• March 22, 2026
Arus masuk bersih FDI turun 61,1% menjadi 4 juta di bulan April

Arus masuk bersih FDI turun 61,1% menjadi $874 juta di bulan April

Ini adalah ringkasan yang dibuat oleh AI, yang mungkin memiliki kesalahan. Untuk konteksnya, selalu rujuk artikel selengkapnya.

Arus masuk bersih berjumlah $2,4 miliar untuk bulan Januari hingga April tahun ini, turun 32% dari $3,6 miliar pada periode yang sama tahun lalu

MANILA, Filipina – Investasi asing langsung (FDI) mencapai arus masuk bersih hampir $900 juta pada bulan April 2017, namun masih turun 61,1% dibandingkan bulan yang sama pada tahun 2016, menurut Bangko Sentral ng Pilipinas (BSP).

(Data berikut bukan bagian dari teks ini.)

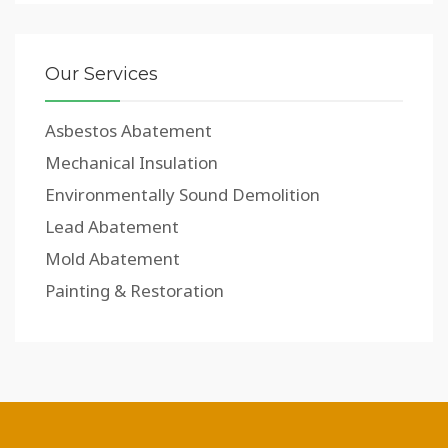
Our Services
Asbestos Abatement
Mechanical Insulation
Environmentally Sound Demolition
Lead Abatement
Mold Abatement
Painting & Restoration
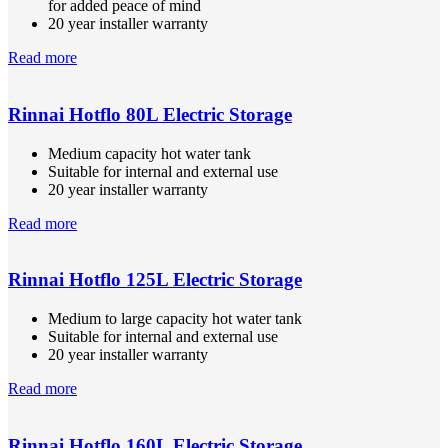
for added peace of mind
20 year installer warranty
Read more
Rinnai Hotflo 80L Electric Storage
Medium capacity hot water tank
Suitable for internal and external use
20 year installer warranty
Read more
Rinnai Hotflo 125L Electric Storage
Medium to large capacity hot water tank
Suitable for internal and external use
20 year installer warranty
Read more
Rinnai Hotflo 160L Electric Storage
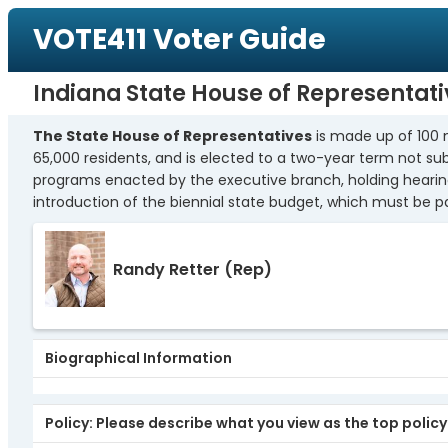
VOTE411 Voter Guide
Indiana State House of Representativ
The State House of Representatives
is made up of 100 
65,000 residents, and is elected to a two-year term not subj
programs enacted by the executive branch, holding hearings 
introduction of the biennial state budget, which must be 
Randy Retter
(Rep)
Biographical Information
Policy: Please describe what you view as the top polic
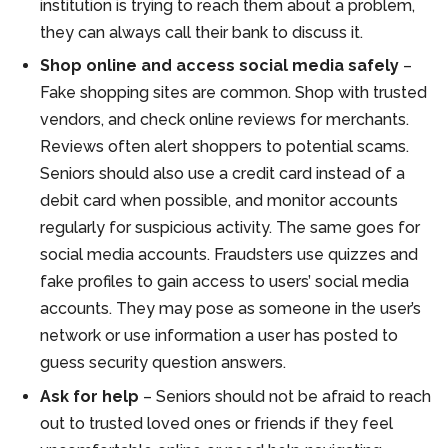
institution is trying to reach them about a problem,
they can always call their bank to discuss it.
Shop online and access social media safely
–
Fake shopping sites are common. Shop with trusted
vendors, and check online reviews for merchants.
Reviews often alert shoppers to potential scams.
Seniors should also use a credit card instead of a
debit card when possible, and monitor accounts
regularly for suspicious activity. The same goes for
social media accounts. Fraudsters use quizzes and
fake profiles to gain access to users’ social media
accounts. They may pose as someone in the user’s
network or use information a user has posted to
guess security question answers.
Ask for help
– Seniors should not be afraid to reach
out to trusted loved ones or friends if they feel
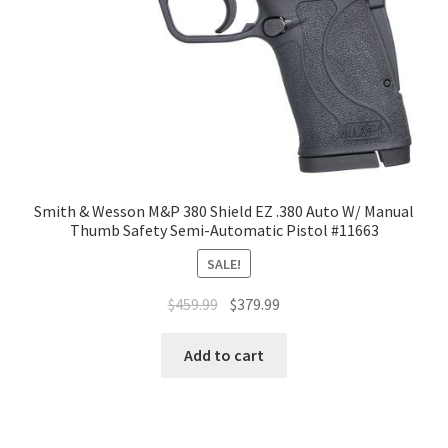
Smith & Wesson M&P 380 Shield EZ .380 Auto W/ Manual
Thumb Safety Semi-Automatic Pistol #11663
SALE!
$
459.99
$
379.99
Add to cart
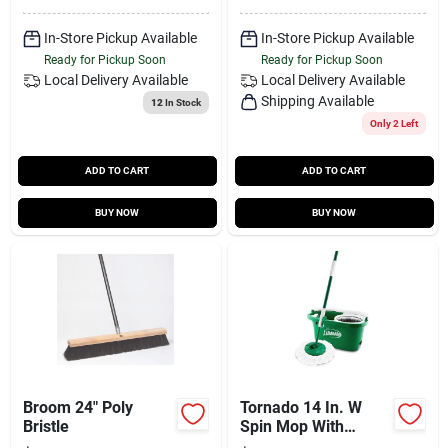
In-Store Pickup Available
In-Store Pickup Available
Ready for Pickup Soon
Ready for Pickup Soon
Local Delivery
Available
Local Delivery
Available
Shipping Available
12
In Stock
Only 2 Left
ADD TO CART
ADD TO CART
BUY NOW
BUY NOW
Broom 24" Poly
Tornado 14 In. W
Bristle
Spin Mop With
Bucket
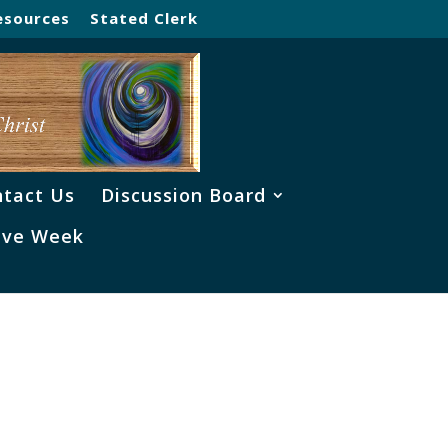
esources
Stated Clerk
tact Us
Discussion Board
ve Week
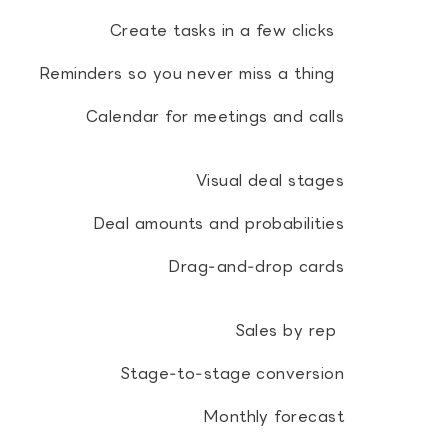
Create tasks in a few clicks
Reminders so you never miss a thing
Calendar for meetings and calls
Visual deal stages
Deal amounts and probabilities
Drag‑and‑drop cards
Sales by rep
Stage‑to‑stage conversion
Monthly forecast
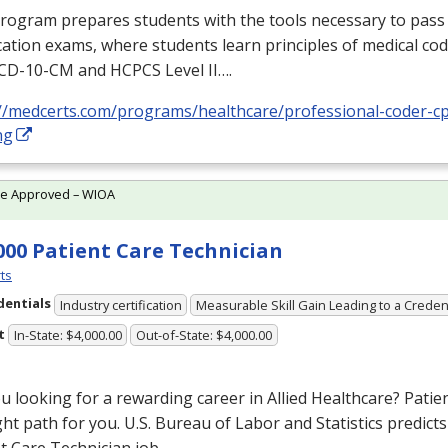
rogram prepares students with the tools necessary to pass 
ication exams, where students learn principles of medical cod
ICD
-10-CM and
HCPCS
Level II….
://medcerts.com/programs/healthcare/professional-coder-cp
ng
te Approved – WIOA
000 Patient Care Technician
ts
dentials
Industry certification
Measurable Skill Gain Leading to a Creden
t
In-State: $4,000.00
Out-of-State: $4,000.00
u looking for a rewarding career in Allied Healthcare? Pati
ght path for you. U.S. Bureau of Labor and Statistics predict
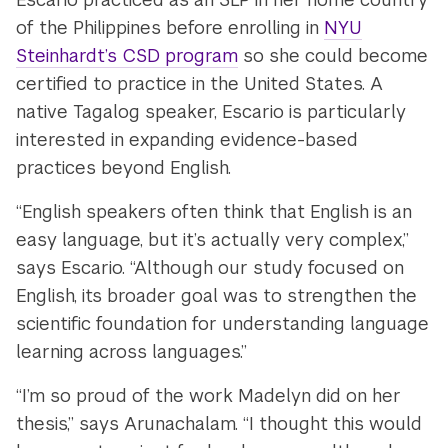
of the Philippines before enrolling in
NYU
Steinhardt’s CSD program
so she could become
certified to practice in the United States. A
native Tagalog speaker, Escario is particularly
interested in expanding evidence-based
practices beyond English.
“English speakers often think that English is an
easy language, but it’s actually very complex,”
says Escario. “Although our study focused on
English, its broader goal was to strengthen the
scientific foundation for understanding language
learning across languages.”
“I’m so proud of the work Madelyn did on her
thesis,” says Arunachalam. “I thought this would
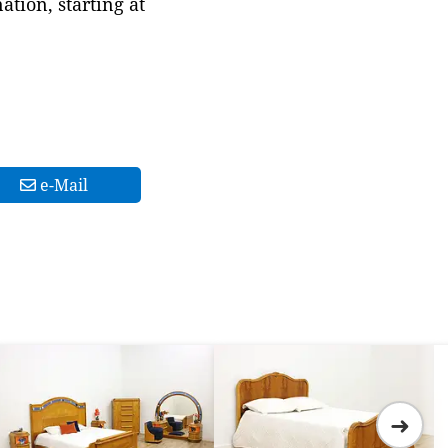
tion, starting at
e-Mail
➜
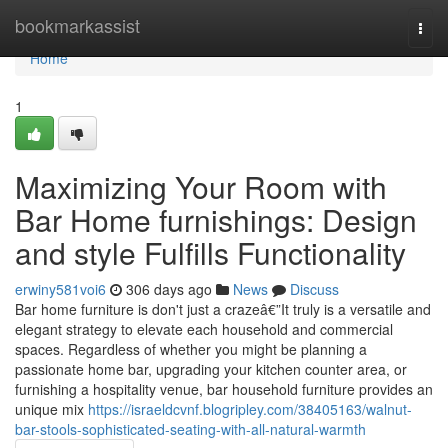
Home
bookmarkassist
Togg
navi
Home
1
Maximizing Your Room with
Bar Home furnishings: Design
and style Fulfills Functionality
erwiny581voi6
306 days ago
News
Discuss
Bar home furniture is don't just a crazeâ€”It truly is a versatile and
elegant strategy to elevate each household and commercial
spaces. Regardless of whether you might be planning a
passionate home bar, upgrading your kitchen counter area, or
furnishing a hospitality venue, bar household furniture provides an
unique mix
https://israeldcvnf.blogripley.com/38405163/walnut-
bar-stools-sophisticated-seating-with-all-natural-warmth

Data yang dirilis oleh BSP pada hari Senin, 10 Juli, menunjukkan bahwa arus masuk bersih FDI berjumlah $874 juta pada bulan April lalu, dibandingkan dengan $2,24 miliar pada bulan April 2016.

Penurunan ini terutama disebabkan oleh investasi modal ekuitas bersih, yang berjumlah $70 juta pada bulan April 2017 dari $825 juta pada bulan April 2016.

Penempatan modal ekuitas bruto sebesar $84 juta, dibandingkan dengan penarikan sebesar $14 juta, disalurkan terutama ke sektor real estat, keuangan dan asuransi, listrik, gas, uap, dan pasokan AC, manufaktur, serta aktivitas kesehatan dan pekerjaan sosial.

Sebagian besar penempatan modal ekuitas selama periode tersebut sebagian besar berasal dari Amerika Serikat, Jepang, Singapura, Perancis dan Hong Kong.

Investasi pada instrumen utang atau pinjaman antar perusahaan antara perusahaan induk dan anak perusahaannya di Filipina juga menurun menjadi $723 juta pada bulan April 2017 dari $1,3 miliar pada bulan April 2016.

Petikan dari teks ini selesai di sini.